Crypto advocates say using bitcoin could make it cheaper to send money home.

But, according to the British public service, others argue otherwise, stating that bitcoin is quite expensive for small transactions.

"Recent academic work has shown that exchange costs could end up being even higher," warned cryptoanalyst Glenn Goodman, adding that Chamber of Commerce surveys indicated that 82,5 percent of respondents did not want to receive remittances in bitcoin, largely because of its value. unstable and unpredictable.

Bitcoin, a virtual asset that has no direct connection to the economy, has experienced large fluctuations in value over the years.

It fell sharply in May following China's crackdown on pressure mining and Tesla CEO Elon Musk's decision to no longer accept it as payment.

However, since then, the cryptocurrency has recovered, rising above $50.000 for the first time in three months at the end of August.

An alternative to weak currencies

While the project to introduce bitcoin as an official currency in the small Central American country with about 6,4 million inhabitants faces skepticism from advanced economies and the IMF, some consider it revolutionary, wrote the Financial Times, noting that cryptocurrencies are more attractive in countries with a history of financial instability and they often become an alternative to weak national currencies.

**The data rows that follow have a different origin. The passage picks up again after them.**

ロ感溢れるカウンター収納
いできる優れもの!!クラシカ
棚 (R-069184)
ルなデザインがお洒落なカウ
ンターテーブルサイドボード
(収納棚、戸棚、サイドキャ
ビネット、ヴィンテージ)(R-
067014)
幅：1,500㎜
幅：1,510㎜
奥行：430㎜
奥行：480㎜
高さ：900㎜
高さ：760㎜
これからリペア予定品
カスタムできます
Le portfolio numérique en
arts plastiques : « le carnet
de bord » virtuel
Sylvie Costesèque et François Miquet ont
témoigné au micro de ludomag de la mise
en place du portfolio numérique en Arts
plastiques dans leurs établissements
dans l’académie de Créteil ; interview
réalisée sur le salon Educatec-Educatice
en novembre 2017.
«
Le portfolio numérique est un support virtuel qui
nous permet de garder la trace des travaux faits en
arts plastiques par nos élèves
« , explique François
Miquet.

"We should take it very seriously," says co-author of the book "Chain Reaction: How Blockchain Will Change the Developing World" Paul Domjan, emphasizing that with Bitcoin in El Salvador, the position of cryptocurrency in the global financial system is changing and accelerating the whole discussion about digital currencies.

Domjan believes that Salvador is the "right country" for such an experiment because it is not under sanctions, and through the IMF it is included in the international financial system.

He adds that significant lessons can be learned from the example of El Salvador, which brings an element of legitimacy to the whole bitcoin story.

While cryptocurrency analysts are excited about El Salvador's bitcoin currency experiment, most regulators in Europe and the US have given it a colder reception, issuing stern warnings about the dangers of cryptocurrency trading.

In advanced economies, the Financial Times wrote, many in the financial world view cryptocurrencies with suspicion - in the realm of a speculative and highly volatile fad that can only end badly.

Following the announcement of Salvador's plan, the IMF warned in late July of the dangers countries could face, saying the widespread use of unstable coins could undermine "macroeconomic stability" and potentially expose financial systems to illicit activity.

The British regulator warned that "if consumers invest in these types of products, they should be prepared for the possibility of losing all their money".